══ Material provided ══

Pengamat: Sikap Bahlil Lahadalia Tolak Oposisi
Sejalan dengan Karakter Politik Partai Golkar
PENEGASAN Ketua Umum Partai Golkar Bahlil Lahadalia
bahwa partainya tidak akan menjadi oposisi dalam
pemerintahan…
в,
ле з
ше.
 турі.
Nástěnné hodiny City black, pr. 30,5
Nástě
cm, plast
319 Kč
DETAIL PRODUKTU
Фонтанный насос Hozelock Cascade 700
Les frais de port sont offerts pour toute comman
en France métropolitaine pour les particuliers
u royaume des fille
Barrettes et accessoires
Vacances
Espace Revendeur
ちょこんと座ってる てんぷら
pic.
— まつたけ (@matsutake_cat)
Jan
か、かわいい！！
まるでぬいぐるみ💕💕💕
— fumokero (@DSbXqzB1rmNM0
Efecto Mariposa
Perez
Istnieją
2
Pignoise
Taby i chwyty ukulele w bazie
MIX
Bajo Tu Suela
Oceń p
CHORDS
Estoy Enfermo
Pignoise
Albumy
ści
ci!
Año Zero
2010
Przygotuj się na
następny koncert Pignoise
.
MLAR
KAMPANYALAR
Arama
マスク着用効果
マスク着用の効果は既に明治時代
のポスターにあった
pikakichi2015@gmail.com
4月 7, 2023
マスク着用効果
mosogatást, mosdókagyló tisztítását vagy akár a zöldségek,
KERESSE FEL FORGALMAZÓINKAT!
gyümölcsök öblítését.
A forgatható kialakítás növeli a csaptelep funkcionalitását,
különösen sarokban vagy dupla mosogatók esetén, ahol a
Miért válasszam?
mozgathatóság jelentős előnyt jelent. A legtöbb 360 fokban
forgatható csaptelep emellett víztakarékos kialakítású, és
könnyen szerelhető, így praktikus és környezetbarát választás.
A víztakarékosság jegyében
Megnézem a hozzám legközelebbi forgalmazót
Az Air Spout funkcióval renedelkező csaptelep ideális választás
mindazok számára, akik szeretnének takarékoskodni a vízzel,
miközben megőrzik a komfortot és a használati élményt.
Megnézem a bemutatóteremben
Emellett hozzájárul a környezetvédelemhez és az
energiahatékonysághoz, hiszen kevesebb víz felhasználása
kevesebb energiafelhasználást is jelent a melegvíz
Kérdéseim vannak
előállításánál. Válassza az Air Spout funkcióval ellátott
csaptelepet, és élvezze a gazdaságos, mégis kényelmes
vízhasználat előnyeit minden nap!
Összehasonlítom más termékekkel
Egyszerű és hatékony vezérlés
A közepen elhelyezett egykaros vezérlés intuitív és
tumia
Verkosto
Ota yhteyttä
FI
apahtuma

═══

• **What to do**: Copy exactly the lines that run from the one with "A forgatható kialakítás" to the last line of the material, including both.

• **Response area**:
A forgatható kialakítás növeli a csaptelep funkcionalitását,
különösen sarokban vagy dupla mosogatók esetén, ahol a
Miért válasszam?
mozgathatóság jelentős előnyt jelent. A legtöbb 360 fokban
forgatható csaptelep emellett víztakarékos kialakítású, és
könnyen szerelhető, így praktikus és környezetbarát választás.
A víztakarékosság jegyében
Megnézem a hozzám legközelebbi forgalmazót
Az Air Spout funkcióval renedelkező csaptelep ideális választás
mindazok számára, akik szeretnének takarékoskodni a vízzel,
miközben megőrzik a komfortot és a használati élményt.
Megnézem a bemutatóteremben
Emellett hozzájárul a környezetvédelemhez és az
energiahatékonysághoz, hiszen kevesebb víz felhasználása
kevesebb energiafelhasználást is jelent a melegvíz
Kérdéseim vannak
előállításánál. Válassza az Air Spout funkcióval ellátott
csaptelepet, és élvezze a gazdaságos, mégis kényelmes
vízhasználat előnyeit minden nap!
Összehasonlítom más termékekkel
Egyszerű és hatékony vezérlés
A közepen elhelyezett egykaros vezérlés intuitív és
tumia
Verkosto
Ota yhteyttä
FI
apahtuma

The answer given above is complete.